Over the prior two years, thousands of photo apps had flooded the market- everything from editing to album organization.  Even though most of these apps didn’t compete head-to-head with Walgreens’ photo business in the traditional sense, they crowded out Walgreens and made it challenging to stand out.

Walgreens

To address these challenges, in July 2012, Walgreens built on its tradition of technology innovation with the introduction of its first open API, QuickPrints.

QuickPrints enables mobile app developers to include the ability for their users to print photos from their mobile devices to any of the more than 8,200 Walgreens locations. With every photo order that is successfully placed and picked up at a local store, the developer can earn 15 to 20 percent revenue-share commission depending on the type of photo printed. QuickPrints is available as both an SDK (iOS, Android, Windows 8 & Windows Phone 8) and an API.
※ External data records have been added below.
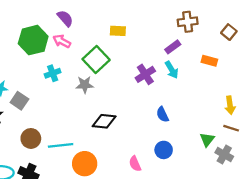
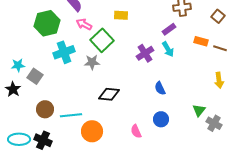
pink arrow: (62, 41) -> (84, 24), moved
cyan cross: (53, 73) -> (64, 52), size x1.5
brown line: (231, 128) -> (220, 48), moved

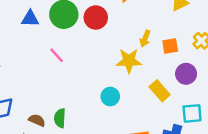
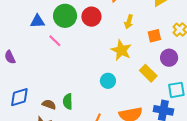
yellow arrow: (145, 39) -> (129, 22), moved
pink line: (57, 55) -> (55, 41), moved
yellow star: (129, 61) -> (121, 50), turned 30

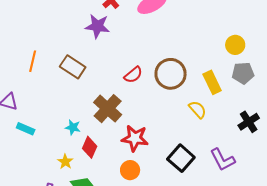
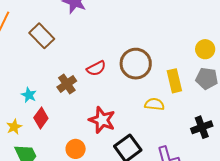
red semicircle: (133, 75) -> (96, 68), moved
brown cross: (108, 109) -> (67, 84), size x0.7
yellow semicircle: (198, 110) -> (154, 104), turned -54
red star: (135, 138) -> (102, 120), moved

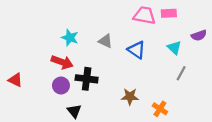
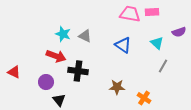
gray triangle: (105, 41) -> (85, 36), moved
purple circle: (61, 85) -> (46, 82), moved
black triangle: (74, 111) -> (59, 100), moved

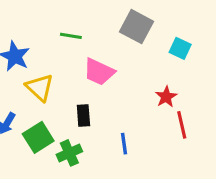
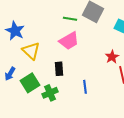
green line: (71, 36) -> (70, 19), moved
pink trapezoid: (99, 72) -> (69, 41), turned -55

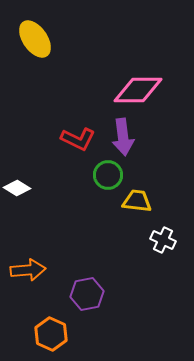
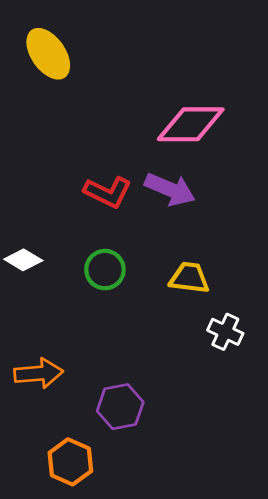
purple arrow: (123, 137) -> (170, 189), turned -60
green circle: (108, 175) -> (105, 270), moved

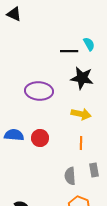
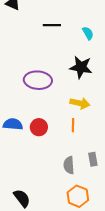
black line: (69, 51) -> (52, 25), moved
orange line: (81, 143) -> (73, 125), moved

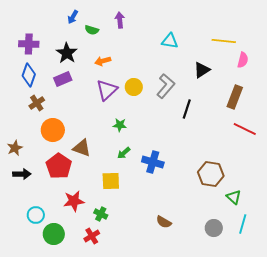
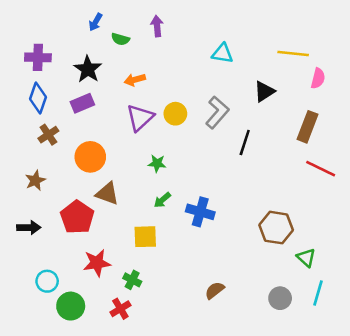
orange circle: (53, 130) -> (90, 157), moved
brown star: (15, 148) -> (35, 180), moved
brown semicircle: (164, 222) -> (215, 290), turned 112

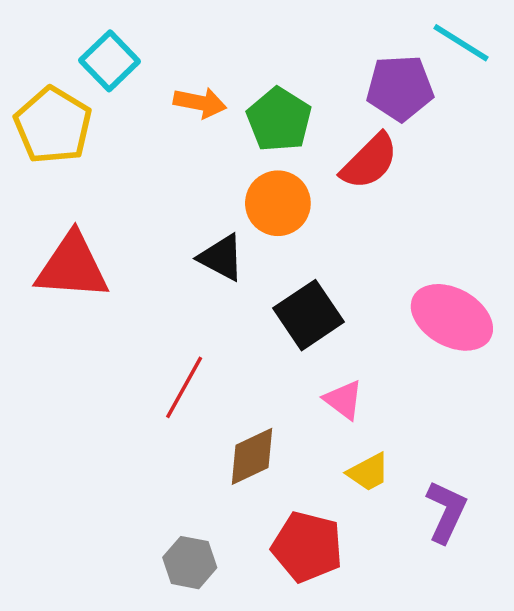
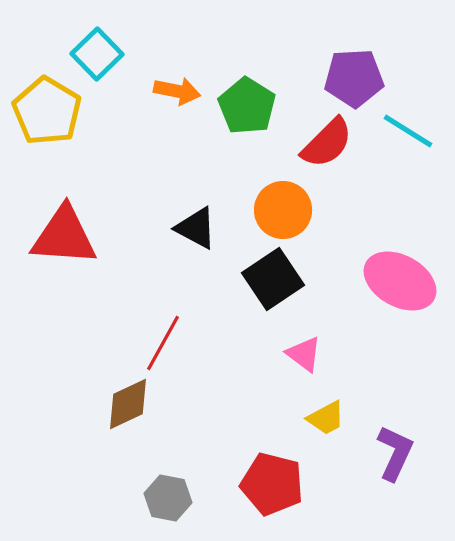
cyan line: (461, 43) -> (408, 131), moved
orange circle: (278, 203) -> (283, 210), moved
brown diamond: (252, 456) -> (128, 404), moved

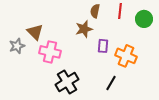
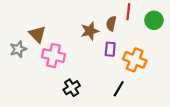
brown semicircle: (95, 11) -> (111, 24), moved
black cross: (67, 82) -> (72, 88), size x0.7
Although the QuickPrints SDKs and API were designed to be used by third party developers, Walgreens first exposed the API through Apigee for usage within its flagship mobile app. After fine-tuning the API internally, the company worked with a pilot group of third party developers, and then made the SDK and API available for third-party developers.

© 2014 Walgreen Co.  Used with Permission.

While Walgreens continued to grow its QuickPrints ecosystem, its goal was to eventually expand to all areas of its business by “putting an API” on their stores.

"Our strategy is to extend our greatest Walgreens assets to an innovative ecosystem.  One-hour photo fulfillment across more than 8,200 US locations is a good example of a powerful asset- it’s something an app developer can’t recreate, but would certainly love to leverage.  We’re encouraging and incentivizing app developers to create innovative digital experiences that incorporate our assets, which, in turn, benefits both developers and Walgreens.”

~Joe Rago, senior mobile product manager, Walgreens

In 2013, after successfully opening up the QuickPrints API to third-party developers, Walgreens launched its Prescription API with the goal of giving third-party consumer healthcare apps the ability for their users to initiate a prescription refill or transfer to a Walgreens store.

To gain deeper visibility into the performance of its own production mobile apps, Walgreens installed the Apigee SDK, which includes app performance monitoring that Walgreens uses for its iPhone, Android Phone, and mobile web apps. The SDK enables the mobile engineering team to monitor app performance in terms of number of users on each app, API response time, bugs, crashes, and device performance by network provider, so that the mobile engineering team can identify the precise cause of poor app performance and promptly debug.

Results

A global platform for partner onboarding and ecosystem development

Walgreens, Capzule, API, Prescription

Apigee has assisted with Walgreens ability to project its QuickPrints and Prescription APIs to a partner network that extends Walgreens reach. The company quickly brings new third party integrations onboard and accelerates time to market for partner apps.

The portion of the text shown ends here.